# [WHAT THE TASK ASKS]
Pictures in the entries below are to be left out; otherwise, reproduce exactly the lines from the first through the line containing "โมบิล ดีทีอี เนม ซีรีส์ น้ำมันหล่อลื่นแบบ".

Dataset entries:

★ ★ ★ ★ ★

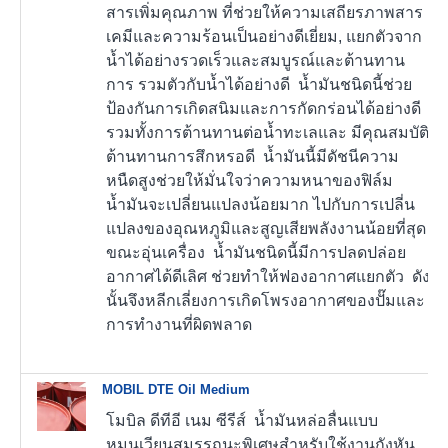
สารเพิ่มคุณภาพ ที่ช่วยให้ความเสถียรภาพสาร
เคมีและความร้อนเป็นอย่างดีเยี่ยม, แยกตัวจาก
น้ำได้อย่างรวดเร็วและสมบูรณ์และต้านทาน
การ รวมตัวกับน้ำได้อย่างดี น้ำมันชนิดนี้ช่วย
ป้องกันการเกิดสนิมและการกัดกร่อนได้อย่างดี
รวมทั้งการต้านทานต่อน้ำทะเลและ มีคุณสมบัติ
ต้านทานการสึกหรอดี น้ำมันนี้มีดัชนีความ
หนืดสูงช่วยให้มั่นใจว่าความหนาของฟิล์ม
น้ำมันจะเปลี่ยนแปลงน้อยมาก ไปกับการเปลี่น
แปลงของอุณหภูมิและสูญเสียพลังงานน้อยที่สุด
ขณะอุ่นเครื่อง น้ำมันชนิดนี้มีการปลดปล่อย
อากาศได้ดีเลิศ ช่วยทำให้ฟองอากาศแยกตัว ดัง
นั้นจึงหลีกเลี่ยงการเกิดโพรงอากาศของปั๊มและ
การทำงานที่ผิดพลาด
MOBIL DTE Oil Medium
โมบิล ดีทีอี เนม ซีรีส์ น้ำมันหล่อลื่นแบบ
หมุนเวียนสมรรถนะพิเศษสำหรับใช้งานกังหัน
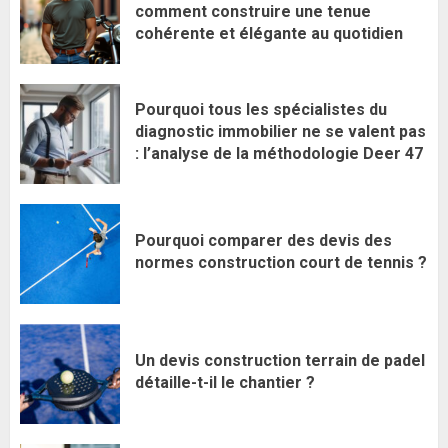
comment construire une tenue
cohérente et élégante au quotidien
Pourquoi tous les spécialistes du
diagnostic immobilier ne se valent pas
: l’analyse de la méthodologie Deer 47
Pourquoi comparer des devis des
normes construction court de tennis ?
Un devis construction terrain de padel
détaille-t-il le chantier ?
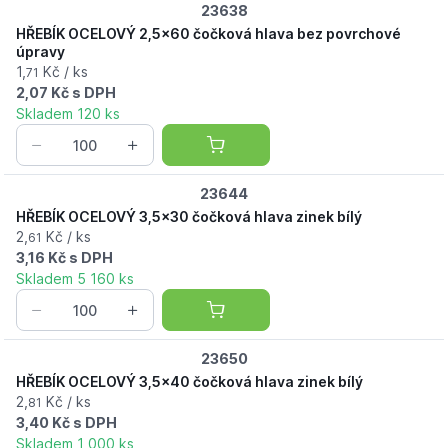
23638
HŘEBÍK OCELOVÝ 2,5x60 čočková hlava bez povrchové
úpravy
1,
Kč / ks
71
2,07 Kč s DPH
Skladem 120 ks
23644
HŘEBÍK OCELOVÝ 3,5x30 čočková hlava zinek bílý
2,
Kč / ks
61
3,16 Kč s DPH
Skladem 5 160 ks
23650
HŘEBÍK OCELOVÝ 3,5x40 čočková hlava zinek bílý
2,
Kč / ks
81
3,40 Kč s DPH
Skladem 1 000 ks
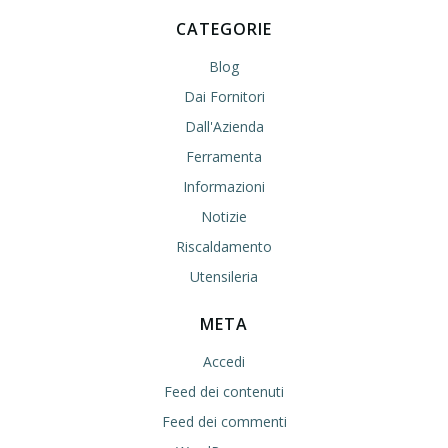
CATEGORIE
Blog
Dai Fornitori
Dall'Azienda
Ferramenta
Informazioni
Notizie
Riscaldamento
Utensileria
META
Accedi
Feed dei contenuti
Feed dei commenti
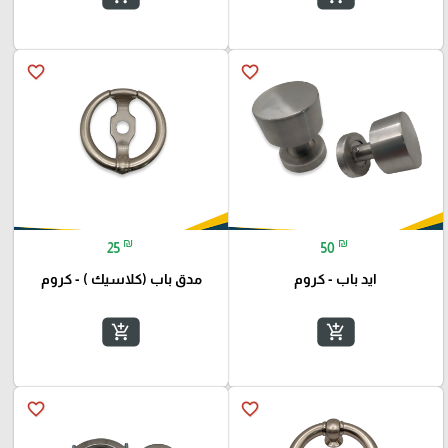
favorite_border
favorite_border
₪
₪
25
50
ايد باب - كروم
مدق باب (كلاسيك ) - كروم
add_shopping_cart
add_shopping_cart
favorite_border
favorite_border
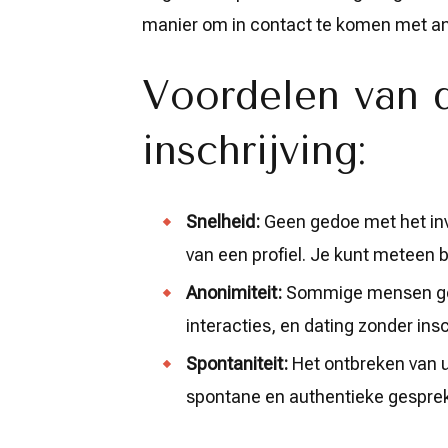
manier om in contact te komen met a
Voordelen van 
inschrijving:
Snelheid:
Geen gedoe met het inv
van een profiel. Je kunt meteen 
Anonimiteit:
Sommige mensen geve
interacties, en dating zonder insc
Spontaniteit:
Het ontbreken van u
spontane en authentieke gespre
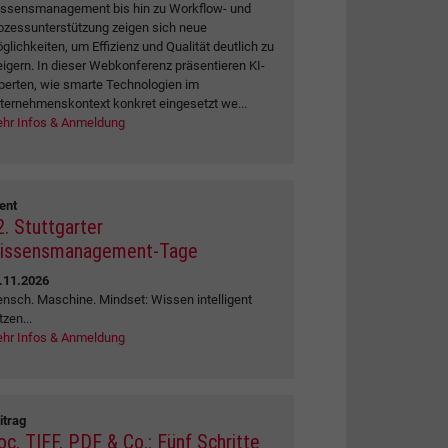
ssensmanagement bis hin zu Workflow- und
ozessunterstützung zeigen sich neue
glichkeiten, um Effizienz und Qualität deutlich zu
eigern. In dieser Webkonferenz präsentieren KI-
perten, wie smarte Technologien im
ternehmenskontext konkret eingesetzt we...
hr Infos & Anmeldung
ent
2. Stuttgarter
issensmanagement-Tage
.11.2026
nsch. Maschine. Mindset: Wissen intelligent
tzen...
hr Infos & Anmeldung
itrag
oc, TIFF, PDF & Co.: Fünf Schritte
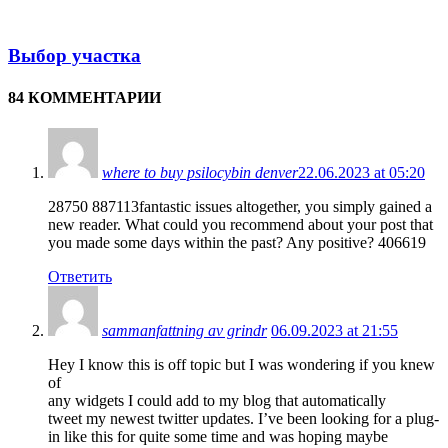
Выбор участка
84 КОММЕНТАРИИ
where to buy psilocybin denver​
22.06.2023 at 05:20
28750 887113fantastic issues altogether, you simply gained a
new reader. What could you recommend about your post that
you made some days within the past? Any positive? 406619
Ответить
sammanfattning av grindr
06.09.2023 at 21:55
Hey I know this is off topic but I was wondering if you knew
of
any widgets I could add to my blog that automatically
tweet my newest twitter updates. I’ve been looking for a plug-
in like this for quite some time and was hoping maybe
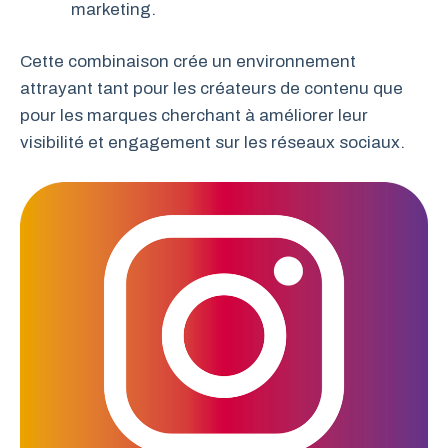
marketing.
Cette combinaison crée un environnement
attrayant tant pour les créateurs de contenu que
pour les marques cherchant à améliorer leur
visibilité et engagement sur les réseaux sociaux.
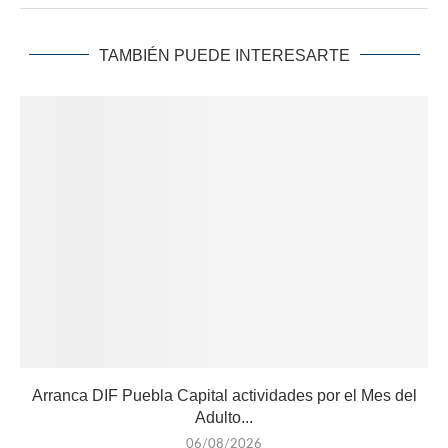
TAMBIÉN PUEDE INTERESARTE
Arranca DIF Puebla Capital actividades por el Mes del
Adulto...
06/08/2026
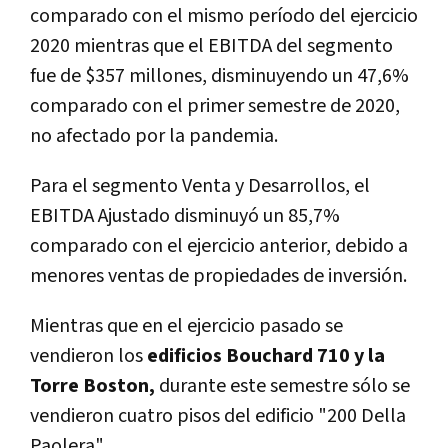
comparado con el mismo período del ejercicio
2020 mientras que el EBITDA del segmento
fue de $357 millones, disminuyendo un 47,6%
comparado con el primer semestre de 2020,
no afectado por la pandemia.
Para el segmento Venta y Desarrollos, el
EBITDA Ajustado disminuyó un 85,7%
comparado con el ejercicio anterior, debido a
menores ventas de propiedades de inversión.
Mientras que en el ejercicio pasado se
vendieron los
edificios Bouchard 710 y la
Torre Boston,
durante este semestre sólo se
vendieron cuatro pisos del edificio "200 Della
Paolera".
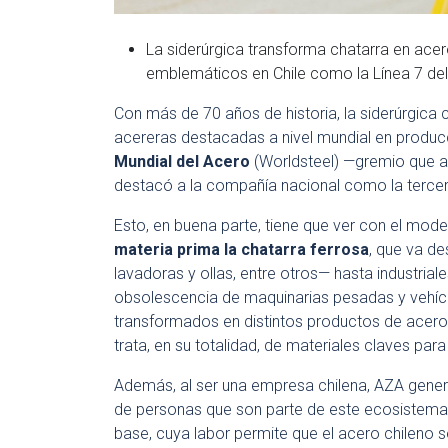
La siderúrgica transforma chatarra en ace
emblemáticos en Chile como la Línea 7 del
Con más de 70 años de historia, la siderúrgic
acereras destacadas a nivel mundial en producc
Mundial del Acero
(Worldsteel) —gremio que a
destacó a la compañía nacional como la tercer
Esto, en buena parte, tiene que ver con el mode
materia prima la chatarra ferrosa
, que va d
lavadoras y ollas, entre otros— hasta industri
obsolescencia de maquinarias pesadas y vehícu
transformados en distintos productos de acero,
trata, en su totalidad, de materiales claves para
Además, al ser una empresa chilena, AZA gener
de personas que son parte de este ecosistema
base, cuya labor permite que el acero chileno 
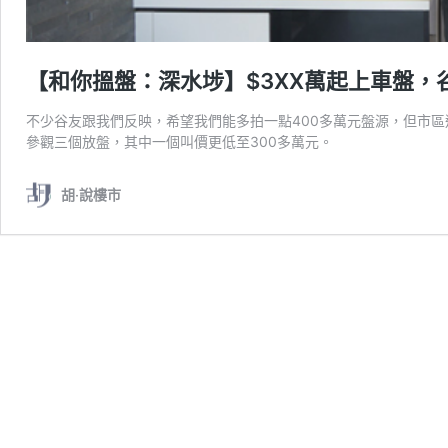
【和你搵盤：深水埗】$3XX萬起上車盤，谷友放
不少谷友跟我們反映，希望我們能多拍一點400多萬元盤源，但市區
參觀三個放盤，其中一個叫價更低至300多萬元。
胡‧說樓市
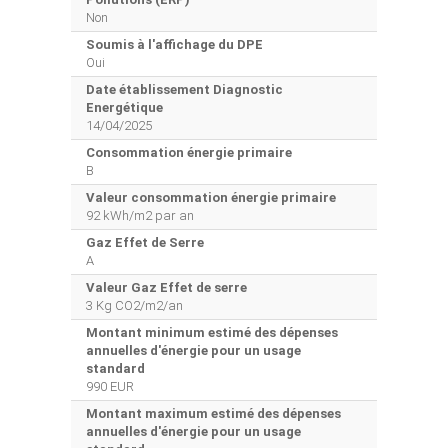
Non
Soumis à l'affichage du DPE
Oui
Date établissement Diagnostic
Energétique
14/04/2025
Consommation énergie primaire
B
Valeur consommation énergie primaire
92 kWh/m2 par an
Gaz Effet de Serre
A
Valeur Gaz Effet de serre
3 Kg CO2/m2/an
Montant minimum estimé des dépenses
annuelles d'énergie pour un usage
standard
990 EUR
Montant maximum estimé des dépenses
annuelles d'énergie pour un usage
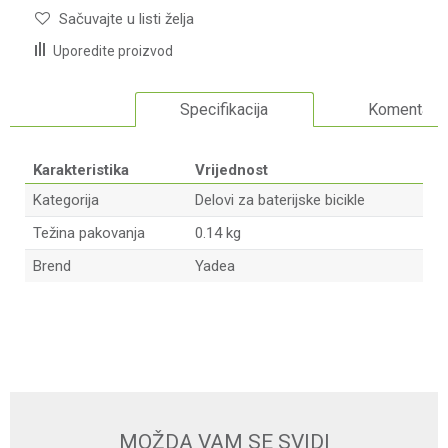
Sačuvajte u listi želja
Uporedite proizvod
Specifikacija
Komentari
Karakteristika
Vrijednost
Kategorija
Delovi za baterijske bicikle
Težina pakovanja
0.14 kg
Brend
Yadea
Ime/Nadimak
Email adresa
MOŽDA VAM SE SVIDI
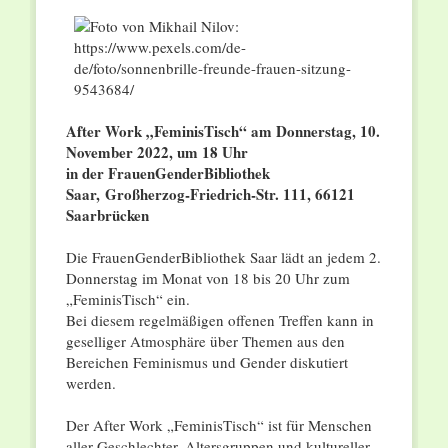
After Work „FeminisTisch“ am Donnerstag, 10.
November 2022, um 18 Uhr
in der FrauenGenderBibliothek
Saar,
Großherzog-Friedrich-Str. 111, 66121
Saarbrücken
Die FrauenGenderBibliothek Saar lädt an jedem 2.
Donnerstag im Monat von 18 bis 20 Uhr zum
„FeminisTisch“ ein.
Bei diesem regelmäßigen offenen Treffen kann in
geselliger Atmosphäre über Themen aus den
Bereichen Feminismus und Gender diskutiert
werden.
Der After Work „FeminisTisch“ ist für Menschen
aller Geschlechter, Altersgruppen und kultureller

★ ★ ★ ★ ★

# [RESPONSE TO THE EXERCISE]
สารเพิ่มคุณภาพ ที่ช่วยให้ความเสถียรภาพสาร
เคมีและความร้อนเป็นอย่างดีเยี่ยม, แยกตัวจาก
น้ำได้อย่างรวดเร็วและสมบูรณ์และต้านทาน
การ รวมตัวกับน้ำได้อย่างดี น้ำมันชนิดนี้ช่วย
ป้องกันการเกิดสนิมและการกัดกร่อนได้อย่างดี
รวมทั้งการต้านทานต่อน้ำทะเลและ มีคุณสมบัติ
ต้านทานการสึกหรอดี น้ำมันนี้มีดัชนีความ
หนืดสูงช่วยให้มั่นใจว่าความหนาของฟิล์ม
น้ำมันจะเปลี่ยนแปลงน้อยมาก ไปกับการเปลี่น
แปลงของอุณหภูมิและสูญเสียพลังงานน้อยที่สุด
ขณะอุ่นเครื่อง น้ำมันชนิดนี้มีการปลดปล่อย
อากาศได้ดีเลิศ ช่วยทำให้ฟองอากาศแยกตัว ดัง
นั้นจึงหลีกเลี่ยงการเกิดโพรงอากาศของปั๊มและ
การทำงานที่ผิดพลาด
MOBIL DTE Oil Medium
โมบิล ดีทีอี เนม ซีรีส์ น้ำมันหล่อลื่นแบบ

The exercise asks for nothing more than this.